→ WHAT YOU HAVE TO DO
Down to the last line, set the entries down again exactly.

→ THE DATA

━━━━

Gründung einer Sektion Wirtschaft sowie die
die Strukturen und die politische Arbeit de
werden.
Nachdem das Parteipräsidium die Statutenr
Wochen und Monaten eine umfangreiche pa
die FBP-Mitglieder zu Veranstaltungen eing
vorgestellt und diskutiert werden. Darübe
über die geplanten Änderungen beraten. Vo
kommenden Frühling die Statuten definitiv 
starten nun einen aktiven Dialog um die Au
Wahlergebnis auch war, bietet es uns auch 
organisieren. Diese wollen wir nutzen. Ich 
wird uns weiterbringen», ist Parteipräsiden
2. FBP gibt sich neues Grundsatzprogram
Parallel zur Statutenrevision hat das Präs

━━━━

→ RESULT
Gründung einer Sektion Wirtschaft sowie die
die Strukturen und die politische Arbeit de
werden.
Nachdem das Parteipräsidium die Statutenr
Wochen und Monaten eine umfangreiche pa
die FBP-Mitglieder zu Veranstaltungen eing
vorgestellt und diskutiert werden. Darübe
über die geplanten Änderungen beraten. Vo
kommenden Frühling die Statuten definitiv 
starten nun einen aktiven Dialog um die Au
Wahlergebnis auch war, bietet es uns auch 
organisieren. Diese wollen wir nutzen. Ich 
wird uns weiterbringen», ist Parteipräsiden
2. FBP gibt sich neues Grundsatzprogram
Parallel zur Statutenrevision hat das Präs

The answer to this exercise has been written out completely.